Anchor investors are institutional investors that are allotted shares before the subscription opens for retail and other investors, and have to commit to holding their shares for a certain period after listing. Out of the total allocation, 71.12% were allocated to 15 domestic mutual funds through 99 schemes.
The anchor investors include mutual funds like ICICI Prudential, SBI Equity Hybrid Fund, SBI Blue chip fund, HDFC Hybrid equity fund, Aditya Birla Sun Life, Axis Mutual Fund, HCL Corporation, SBI Flexi cap fund, Nippon Life, Kotak Mahindra Life Insurance, Franklin India Flexi cap etc. SBI Mutual Fund subscribed to shares worth over Rs 1,000 crore, ICICI Prudential MF subscribed to shares worth over Rs 700 crore, HDFC MF subscribed to shares worth over Rs 650 crore.
Among foreign funds, Singapore’s sovereign wealth fund (GIC) subscribed to shares worth over Rs 400 crore while BNP Investments subscribed to shares worth nearly Rs 450 crore. In order to improve price discovery during the initial public offering process, market regulator Sebi introduced anchor investors in the Indian IPO market in the year 2009.
This process was aimed at improving investment opportunity for retail investors and to boost the credibility of the issuing firm in the new issue market, so that all participants in the market can gain confidence.
“Anchor investment reduces underpricing i.e. one of the largest costs faced by the firm going public is the implicit cost of underpricing. This indicates that anchor-backed IPOs exhibit better pricing efficiency than non-anchor backed IPOs. Additionally, it can be interpreted that anchor participation reduces the cost of the firm going public and provides sufficient indication to the investors regarding fair valuation of the issue.
We also find that anchor investment elicits more response from potential investors. Anchor-backed IPOs are subscribed to at a better rate than non-anchor backed IPOs. Both qualified institutional investors and retail individual investors subscribe more to anchor-invested IPOs than non-anchor invested issues. These results indicate that investors in general and retail investors in particular believe that anchor investment provides credible certification about quality of the issue,” said Seshadev Sahoo, Professor of the Finance and Accounting area at Indian Institute of Management Lucknow.
Market regulator Sebi recently said the existing lock-in of 30 days will continue for 50% of the portion allocated to anchor investors and for the remaining portion, a lock-in of 90 days from the date of allotment will be applicable for all issues opening on or after April 1.
The change in the anchor lock-in rules is to avoid sell-off by anchor investors.
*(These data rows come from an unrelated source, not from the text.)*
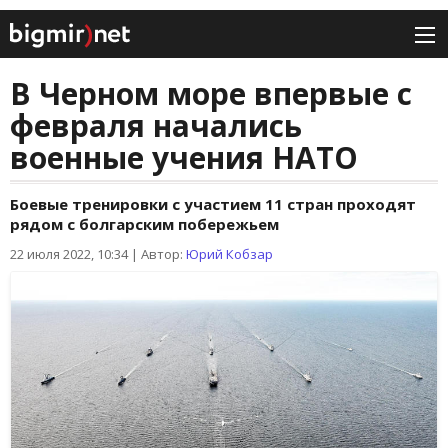
В Черном море впервые с
февраля начались
военные учения НАТО
Боевые тренировки с участием 11 стран проходят
рядом с болгарским побережьем
22 июля 2022, 10:34
|
Автор:
Юрий Кобзар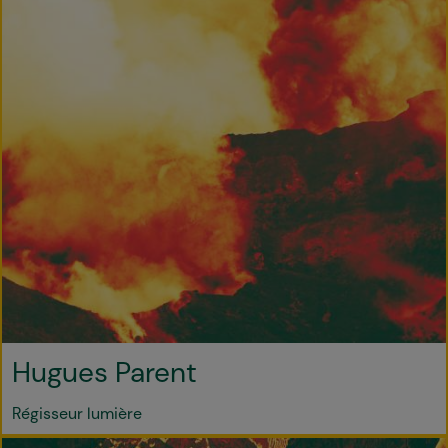
Hugues Parent
Régisseur lumière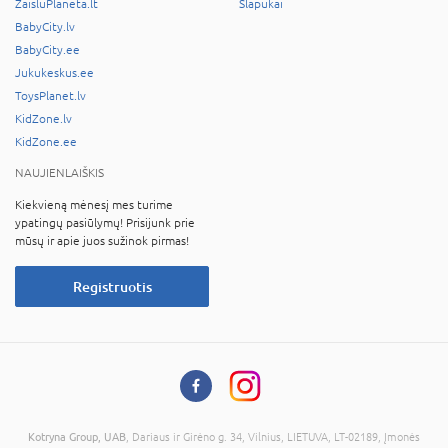
ZaisluPlaneta.lt
Slapukai
BabyCity.lv
BabyCity.ee
Jukukeskus.ee
ToysPlanet.lv
KidZone.lv
KidZone.ee
NAUJIENLAIŠKIS
Kiekvieną mėnesį mes turime
ypatingų pasiūlymų! Prisijunk prie
mūsų ir apie juos sužinok pirmas!
Registruotis
Kotryna Group, UAB
, Dariaus ir Girėno g. 34, Vilnius, LIETUVA, LT-02189, Įmonės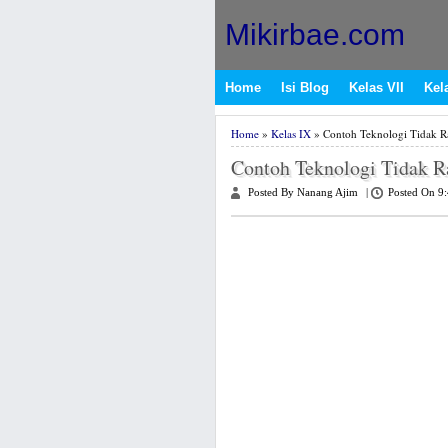
Mikirbae.com
Home
Isi Blog
Kelas VII
Kela
Home
»
Kelas IX
» Contoh Teknologi Tidak 
Contoh Teknologi Tidak 
Posted By Nanang Ajim
|
Posted On 9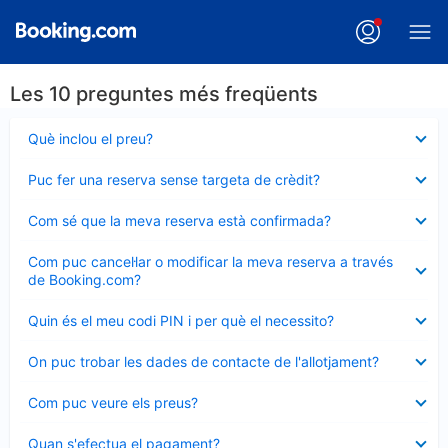
Les 10 preguntes més freqüents
Element
Què inclou el preu?
tancat
Element
Puc fer una reserva sense targeta de crèdit?
tancat
Element
Com sé que la meva reserva està confirmada?
tancat
Element
Com puc cancel·lar o modificar la meva reserva a través
tancat
de Booking.com?
Element
Quin és el meu codi PIN i per què el necessito?
tancat
Element
On puc trobar les dades de contacte de l'allotjament?
tancat
Element
Com puc veure els preus?
tancat
Element
Quan s'efectua el pagament?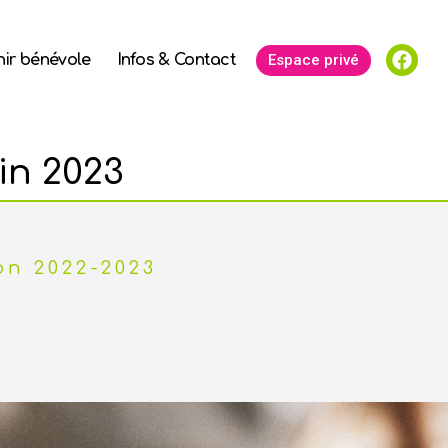
Espace privé
ir bénévole
Infos & Contact
in 2023
on 2022-2023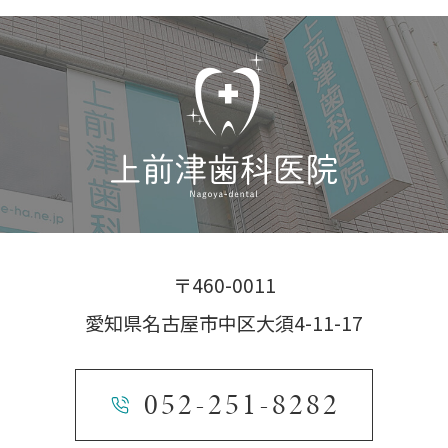
〒460-0011
愛知県名古屋市中区大須4-11-17
052-251-8282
The IPO has reserved 2.96 crore shares for non-institutional buyers: up to 15.8 lakh shares for employees and 2.2 crores for policyholders. While retail investors and LIC employees will get a discount of Rs 45 per share, LIC policy holders will get a discount of Rs 60 a share. LIC is likely to be listed on the bourses on May 17.
The government is expecting retail investors and even LIC policy holders to make a beeline for the issue. LIC estimates up to 70 lakh retail applications, which is more than five times the average retail applications received for the Indian primary equity market issuances in the last financial year.
In fact half of the retail subscriptions are expected to come from the country’s western region, including Maharashtra, Gujarat and Rajasthan, reported Economic Times. “The Government is only diluting 3.5% and will continue to hold 96.5% of the company. The free float will be less and may create scarcity among institutions that wants to build positions in the company.
This may create artificial demand in the short term, till the Government dilutes further stake in the company. The IPO price band is set at Rs 902 to Rs 949 per equity share. The policyholders will get a discount of Rs 60 per share, while retail shareholders & employees will get a discount of Rs 45 per share. This probably means the shares on offer will be absorbed comfortably by retail and institutional investors,” said Anoop Vijaykumar, smallcase manager & Fund Manager and Head of Research, Capitalmind. Why is the LIC IPO so important?
“As they provide special discounts to the LIC employees as well as unitholders, it will potentially tap into a very large section of the market that so far might not have invested in IPOs. The LIC IPO brings transparency to its consumers, as it will be accountable to the government as well as the former, investors, and exchanges. While this improves the quality of corporate governance of the firm, it also shall help raise a substantial amount of money for the government,” said Kanika Agarrwal, Co-founder and Chief Investment Officer, Upside AI.